YOUR ASSIGNMENT: Search the data for "costs". Return each matching line.

THE DATA:
------
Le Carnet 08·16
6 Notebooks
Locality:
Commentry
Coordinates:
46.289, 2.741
------
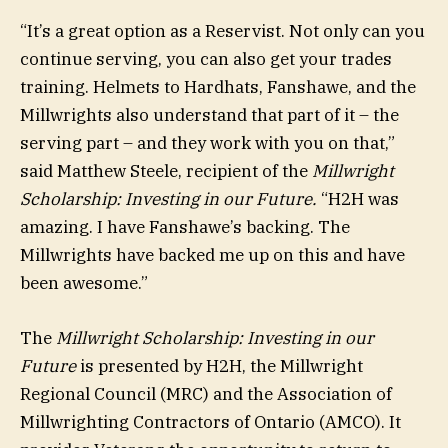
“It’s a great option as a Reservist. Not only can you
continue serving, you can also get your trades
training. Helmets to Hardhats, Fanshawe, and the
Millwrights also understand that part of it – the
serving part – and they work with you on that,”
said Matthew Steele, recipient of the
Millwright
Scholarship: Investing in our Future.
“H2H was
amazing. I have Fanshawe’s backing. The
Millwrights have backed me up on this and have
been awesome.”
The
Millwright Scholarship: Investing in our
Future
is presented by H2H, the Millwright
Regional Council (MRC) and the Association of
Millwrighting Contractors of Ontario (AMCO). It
------
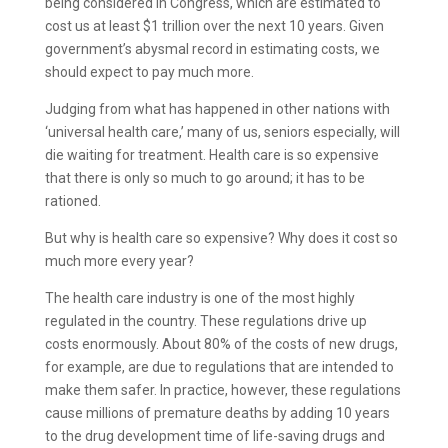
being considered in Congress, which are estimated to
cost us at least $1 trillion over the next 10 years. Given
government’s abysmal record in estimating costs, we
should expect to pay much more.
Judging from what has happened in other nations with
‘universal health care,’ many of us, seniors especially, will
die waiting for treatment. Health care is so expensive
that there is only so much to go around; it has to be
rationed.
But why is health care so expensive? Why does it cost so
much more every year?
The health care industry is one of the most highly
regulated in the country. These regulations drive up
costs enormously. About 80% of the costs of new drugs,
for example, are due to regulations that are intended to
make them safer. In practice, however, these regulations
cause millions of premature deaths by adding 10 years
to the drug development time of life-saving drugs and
------
RESPONSE TO THE TASK:
government’s abysmal record in estimating costs, we
costs enormously. About 80% of the costs of new drugs,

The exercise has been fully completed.